Emoney Directive

(Note: the below is a high level review of certain potential issues and is not to be relied upon in any definitive manner nor as legal and/or regulatory advice).

The initial Emoney Directive has undergone its first revision with the new Directive (“Emoney Directive 2“) coming into force on 30 April 2011.

It is widely accepted that the first Emoney Directive did not provide a regulatory framework that cultivated technological innovation, nor grow a market of payment service providers offering credible competition to the banking sector. Emoney Directive 2 aims to overcome some of its predecessor’s challenges.

In particular, Emoney Directive 2:

  • Clarifies the definition of “e-money” –  server based account systems are now clearly covered
  • Significantly relaxes the prudential regime for e-money institutions, and
  • Widens the scope of business activities that e-money institutions are entitled to engage.

Emoney Directive 2 also aims to provide consistency with the Payment Services Directive and in doing so, looks to usefully streamline certain exemptions to mobile network operators and pre-paid card businesses.
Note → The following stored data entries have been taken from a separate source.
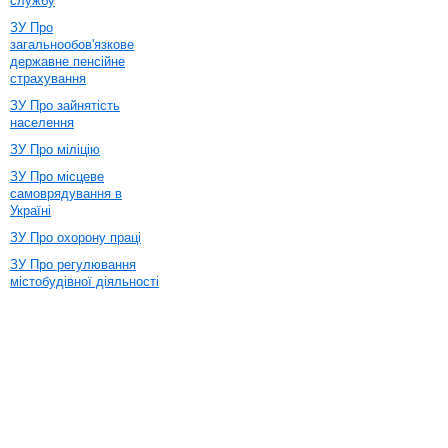
службу
ЗУ Про
загальнообов'язкове
державне пенсійне
страхування
ЗУ Про зайнятість
населення
ЗУ Про міліцію
ЗУ Про місцеве
самоврядування в
Україні
ЗУ Про охорону праці
ЗУ Про регулювання
містобудівної діяльності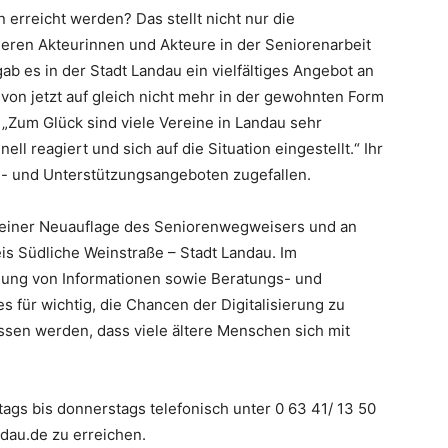
 erreicht werden? Das stellt nicht nur die
deren Akteurinnen und Akteure in der Seniorenarbeit
b es in der Stadt Landau ein vielfältiges Angebot an
von jetzt auf gleich nicht mehr in der gewohnten Form
 „Zum Glück sind viele Vereine in Landau sehr
ll reagiert und sich auf die Situation eingestellt.“ Ihr
lfs- und Unterstützungsangeboten zugefallen.
n einer Neuauflage des Seniorenwegweisers und an
s Südliche Weinstraße – Stadt Landau. Im
lung von Informationen sowie Beratungs- und
 für wichtig, die Chancen der Digitalisierung zu
assen werden, dass viele ältere Menschen sich mit
tags bis donnerstags telefonisch unter 0 63 41/ 13 50
ndau.de zu erreichen.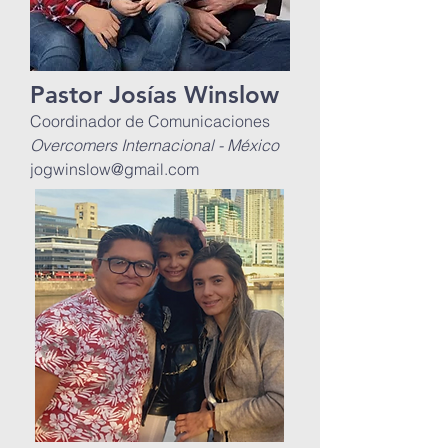
Pastor Josías Winslow
Coordinador de Comunicaciones
Overcomers Internacional - México
jogwinslow@gmail.com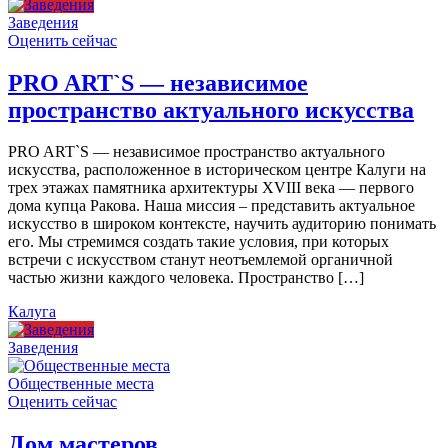
Заведения
Оценить сейчас
PRO ART`S — независимое
пространство актуального искусства
PRO ART`S — независимое пространство актуального
искусства, расположенное в историческом центре Калуги на
трех этажах памятника архитектуры XVIII века — первого
дома купца Ракова. Наша миссия – представить актуальное
искусство в широком контексте, научить аудиторию понимать
его. Мы стремимся создать такие условия, при которых
встречи с искусством станут неотъемлемой органичной
частью жизни каждого человека. Пространство […]
Калуга
Заведения
Общественные места
Оценить сейчас
Дом мастеров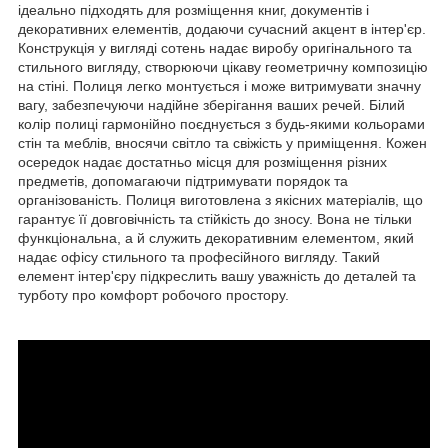
ідеально підходять для розміщення книг, документів і
декоративних елементів, додаючи сучасний акцент в інтер'єр.
Конструкція у вигляді сотень надає виробу оригінального та
стильного вигляду, створюючи цікаву геометричну композицію
на стіні. Полиця легко монтується і може витримувати значну
вагу, забезпечуючи надійне зберігання ваших речей. Білий
колір полиці гармонійно поєднується з будь-якими кольорами
стін та меблів, вносячи світло та свіжість у приміщення. Кожен
осередок надає достатньо місця для розміщення різних
предметів, допомагаючи підтримувати порядок та
організованість. Полиця виготовлена ​​з якісних матеріалів, що
гарантує її довговічність та стійкість до зносу. Вона не тільки
функціональна, а й служить декоративним елементом, який
надає офісу стильного та професійного вигляду. Такий
елемент інтер'єру підкреслить вашу уважність до деталей та
турботу про комфорт робочого простору.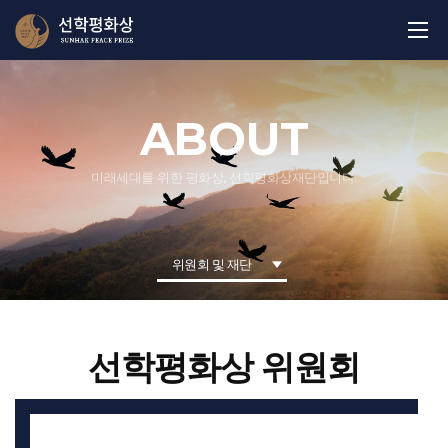
ABOUT
미래세대를 위한 평화상, 선학평화상재단입니다.
위원회 및 재단
선학평화상 위원회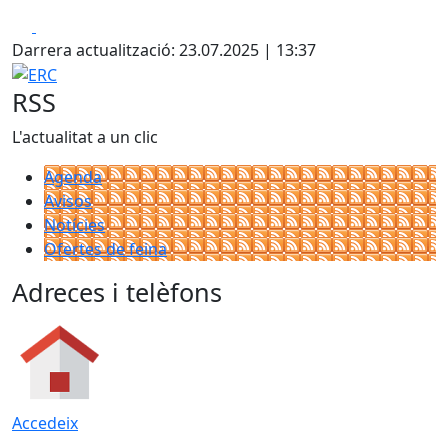
Facebook
X
Darrera actualització: 23.07.2025 | 13:37
ERC
RSS
L'actualitat a un clic
Agenda
Avisos
Notícies
Ofertes de feina
Adreces i telèfons
Accedeix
While the new provisions do provide increased compliance guidance when carrying out an e-money business, it also presents some challenges. These stem from the uncertainty of over important terms / concepts and increased consumer protection.

Examples include:

  • Lack of clarity over key concepts allowing exemption from regulation under the Emoney Directive and the PSD,
  • Increased consumer protection over the provisions relating to issuance and redemption of e-money.